Magazine article African Business

The Shifting Balance of Economic Power

Magazine article African Business

The Shifting Balance of Economic Power

Article excerpt

Over the past 30 years, we have seen tremendous changes in the South that have fundamentally altered the world economy. Average real growth rates of Southern economies reached 6.4% in 2005 and are estimated at 7% for 2006--in both years over twice the growth rates of high-income countries.

The balance of economic power is shifting. In the recent global credit crunch, we have seen capital infusions provided to Western banks by investors and sovereign wealth funds from the Middle East and Asia. Capital infusions into US and European banks over the next year from the emerging world are expected to easily top the $29.6bn that the IMF lent to the emerging world during the Asian financial crisis.

With such financial power, the emerging markets can play a vital role in the global economy as well as enhance South-South cooperation and investment.
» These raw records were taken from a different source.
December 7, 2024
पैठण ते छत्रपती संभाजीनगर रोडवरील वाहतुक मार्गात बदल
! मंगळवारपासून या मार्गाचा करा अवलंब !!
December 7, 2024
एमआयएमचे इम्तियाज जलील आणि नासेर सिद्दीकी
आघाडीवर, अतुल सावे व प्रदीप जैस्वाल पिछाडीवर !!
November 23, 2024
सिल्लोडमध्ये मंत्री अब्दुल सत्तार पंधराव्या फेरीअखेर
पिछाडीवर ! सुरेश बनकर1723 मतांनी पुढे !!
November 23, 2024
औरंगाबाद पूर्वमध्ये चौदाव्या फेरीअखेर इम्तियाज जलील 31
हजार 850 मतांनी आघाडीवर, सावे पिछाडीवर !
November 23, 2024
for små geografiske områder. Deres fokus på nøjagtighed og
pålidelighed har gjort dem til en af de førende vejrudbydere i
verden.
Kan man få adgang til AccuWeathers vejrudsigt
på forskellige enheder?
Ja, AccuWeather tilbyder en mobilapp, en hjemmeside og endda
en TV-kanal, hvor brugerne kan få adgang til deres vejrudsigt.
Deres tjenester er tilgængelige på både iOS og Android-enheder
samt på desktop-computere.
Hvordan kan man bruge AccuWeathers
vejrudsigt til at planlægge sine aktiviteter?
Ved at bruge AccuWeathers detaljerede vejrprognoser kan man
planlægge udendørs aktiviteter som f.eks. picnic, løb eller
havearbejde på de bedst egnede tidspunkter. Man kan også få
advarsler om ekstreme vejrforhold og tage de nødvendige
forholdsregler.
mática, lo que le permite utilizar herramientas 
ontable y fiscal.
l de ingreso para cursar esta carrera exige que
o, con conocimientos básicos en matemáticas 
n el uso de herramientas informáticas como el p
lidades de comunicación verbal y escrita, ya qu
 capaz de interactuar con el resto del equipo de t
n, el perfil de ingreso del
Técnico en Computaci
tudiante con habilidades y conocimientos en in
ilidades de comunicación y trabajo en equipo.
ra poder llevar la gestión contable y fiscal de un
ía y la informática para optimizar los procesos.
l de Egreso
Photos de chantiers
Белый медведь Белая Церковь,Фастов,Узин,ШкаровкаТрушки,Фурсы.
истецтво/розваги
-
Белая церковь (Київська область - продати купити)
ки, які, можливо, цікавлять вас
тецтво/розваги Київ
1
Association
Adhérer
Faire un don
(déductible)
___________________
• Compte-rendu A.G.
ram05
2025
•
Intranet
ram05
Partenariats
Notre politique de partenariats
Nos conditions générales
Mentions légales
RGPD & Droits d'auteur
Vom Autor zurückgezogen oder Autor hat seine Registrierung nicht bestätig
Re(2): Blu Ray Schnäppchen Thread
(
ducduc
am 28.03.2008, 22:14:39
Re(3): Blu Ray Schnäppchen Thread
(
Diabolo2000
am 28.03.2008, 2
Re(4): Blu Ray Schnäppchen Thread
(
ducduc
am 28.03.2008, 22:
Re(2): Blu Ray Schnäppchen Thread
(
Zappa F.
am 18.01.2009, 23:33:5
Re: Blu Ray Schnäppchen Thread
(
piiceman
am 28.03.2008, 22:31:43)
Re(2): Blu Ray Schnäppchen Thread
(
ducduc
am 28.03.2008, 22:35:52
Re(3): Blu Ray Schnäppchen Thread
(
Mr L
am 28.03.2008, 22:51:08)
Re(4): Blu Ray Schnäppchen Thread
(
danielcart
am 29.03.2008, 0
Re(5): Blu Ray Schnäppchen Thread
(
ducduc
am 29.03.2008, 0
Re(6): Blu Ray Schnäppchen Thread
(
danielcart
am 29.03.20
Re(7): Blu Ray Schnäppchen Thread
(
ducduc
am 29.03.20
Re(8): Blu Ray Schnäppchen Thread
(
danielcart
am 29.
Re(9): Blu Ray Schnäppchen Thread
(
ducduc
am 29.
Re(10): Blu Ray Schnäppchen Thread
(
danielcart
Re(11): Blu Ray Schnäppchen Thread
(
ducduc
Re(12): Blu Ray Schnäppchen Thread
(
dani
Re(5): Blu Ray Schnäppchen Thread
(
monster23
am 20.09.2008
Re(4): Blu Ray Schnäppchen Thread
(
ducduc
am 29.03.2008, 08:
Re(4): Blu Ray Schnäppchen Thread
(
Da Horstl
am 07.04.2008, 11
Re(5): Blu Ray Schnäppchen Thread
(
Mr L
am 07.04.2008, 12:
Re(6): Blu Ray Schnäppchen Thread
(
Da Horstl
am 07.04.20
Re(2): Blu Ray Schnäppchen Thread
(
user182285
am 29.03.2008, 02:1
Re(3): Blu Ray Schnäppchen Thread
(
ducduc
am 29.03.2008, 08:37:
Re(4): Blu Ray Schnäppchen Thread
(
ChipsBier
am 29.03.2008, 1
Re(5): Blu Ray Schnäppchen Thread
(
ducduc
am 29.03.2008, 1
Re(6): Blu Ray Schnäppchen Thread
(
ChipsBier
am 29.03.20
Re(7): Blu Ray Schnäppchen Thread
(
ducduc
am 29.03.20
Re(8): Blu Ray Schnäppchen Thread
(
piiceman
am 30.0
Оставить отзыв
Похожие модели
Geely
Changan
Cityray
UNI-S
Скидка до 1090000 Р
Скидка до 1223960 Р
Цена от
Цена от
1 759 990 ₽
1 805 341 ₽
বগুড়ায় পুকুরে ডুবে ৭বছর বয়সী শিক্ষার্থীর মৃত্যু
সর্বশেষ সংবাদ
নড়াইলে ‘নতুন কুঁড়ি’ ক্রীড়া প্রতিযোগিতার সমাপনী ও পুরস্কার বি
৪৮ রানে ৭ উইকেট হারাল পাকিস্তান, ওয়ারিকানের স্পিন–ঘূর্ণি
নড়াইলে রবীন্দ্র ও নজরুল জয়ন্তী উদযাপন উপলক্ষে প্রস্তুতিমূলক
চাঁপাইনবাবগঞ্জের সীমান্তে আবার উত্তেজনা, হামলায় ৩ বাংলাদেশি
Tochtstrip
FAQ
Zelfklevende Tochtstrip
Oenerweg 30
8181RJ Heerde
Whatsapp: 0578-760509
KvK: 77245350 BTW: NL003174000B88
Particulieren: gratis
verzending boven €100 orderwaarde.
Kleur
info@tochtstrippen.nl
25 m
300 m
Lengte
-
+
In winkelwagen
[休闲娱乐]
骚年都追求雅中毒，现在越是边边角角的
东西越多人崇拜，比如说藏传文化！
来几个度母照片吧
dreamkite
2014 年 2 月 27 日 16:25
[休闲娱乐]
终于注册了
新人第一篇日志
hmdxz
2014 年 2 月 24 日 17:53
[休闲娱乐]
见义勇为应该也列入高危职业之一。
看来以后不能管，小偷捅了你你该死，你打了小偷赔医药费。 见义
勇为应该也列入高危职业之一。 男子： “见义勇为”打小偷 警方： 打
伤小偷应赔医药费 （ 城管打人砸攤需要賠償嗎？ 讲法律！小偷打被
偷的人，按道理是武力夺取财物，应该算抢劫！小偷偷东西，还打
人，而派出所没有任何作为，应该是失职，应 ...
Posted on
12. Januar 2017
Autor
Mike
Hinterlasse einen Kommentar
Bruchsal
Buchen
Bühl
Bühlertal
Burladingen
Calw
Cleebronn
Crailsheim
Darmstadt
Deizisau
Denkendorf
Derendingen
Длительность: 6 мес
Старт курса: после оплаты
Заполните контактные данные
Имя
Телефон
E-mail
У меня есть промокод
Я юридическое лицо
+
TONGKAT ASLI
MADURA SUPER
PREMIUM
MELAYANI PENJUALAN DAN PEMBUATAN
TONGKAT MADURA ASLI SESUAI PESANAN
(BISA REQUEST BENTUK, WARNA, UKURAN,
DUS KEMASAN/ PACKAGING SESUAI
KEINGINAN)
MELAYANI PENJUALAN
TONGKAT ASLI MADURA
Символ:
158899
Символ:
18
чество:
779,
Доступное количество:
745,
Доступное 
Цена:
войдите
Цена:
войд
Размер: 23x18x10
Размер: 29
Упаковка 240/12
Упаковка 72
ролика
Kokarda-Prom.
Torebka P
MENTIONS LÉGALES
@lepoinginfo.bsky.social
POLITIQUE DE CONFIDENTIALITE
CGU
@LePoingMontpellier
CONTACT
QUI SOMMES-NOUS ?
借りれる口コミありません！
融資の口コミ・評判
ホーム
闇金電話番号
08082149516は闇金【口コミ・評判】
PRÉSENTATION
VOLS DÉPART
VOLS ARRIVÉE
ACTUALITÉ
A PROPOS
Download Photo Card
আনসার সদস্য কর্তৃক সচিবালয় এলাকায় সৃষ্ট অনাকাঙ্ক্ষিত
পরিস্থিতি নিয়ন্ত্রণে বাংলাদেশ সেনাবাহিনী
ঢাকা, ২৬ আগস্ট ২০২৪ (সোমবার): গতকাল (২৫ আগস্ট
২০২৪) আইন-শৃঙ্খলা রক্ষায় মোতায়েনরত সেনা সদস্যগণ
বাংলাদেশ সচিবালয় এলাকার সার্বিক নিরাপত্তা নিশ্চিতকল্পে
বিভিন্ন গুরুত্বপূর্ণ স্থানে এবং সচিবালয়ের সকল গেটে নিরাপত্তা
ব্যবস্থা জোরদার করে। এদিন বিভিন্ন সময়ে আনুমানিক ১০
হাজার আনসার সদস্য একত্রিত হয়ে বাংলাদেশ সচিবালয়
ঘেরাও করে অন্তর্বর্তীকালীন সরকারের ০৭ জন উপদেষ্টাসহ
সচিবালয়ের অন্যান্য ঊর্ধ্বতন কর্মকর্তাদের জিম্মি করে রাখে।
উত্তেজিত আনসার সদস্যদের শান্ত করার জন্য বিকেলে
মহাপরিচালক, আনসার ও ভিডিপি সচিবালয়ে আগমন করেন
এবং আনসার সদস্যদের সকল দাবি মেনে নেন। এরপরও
For example, total South-South investment flows shot up from $2bn in 1985 to $69.5bn in 2007, or 25% of all FDI inflows to developing countries. According to Unctad's World Investment Report, the bulk of South-South FDI is intra-regional.

In fact, for a number of least developed countries, FDI from developing countries makes up a large share of their total inward flows. More than 50% of all FDI inflows in Botswana, the DR Congo, Lesotho, Malawi and Swaziland come from South African investors.

Recent trends seem to be pointing to further expansion: in 2004, for example, about half of China's FDI went to Latin America. India, China, Malaysia and Brazil are becoming big investors in Africa. Malaysian companies are investing in South Africa, and Brazilian companies are investing in Angola and Nigeria.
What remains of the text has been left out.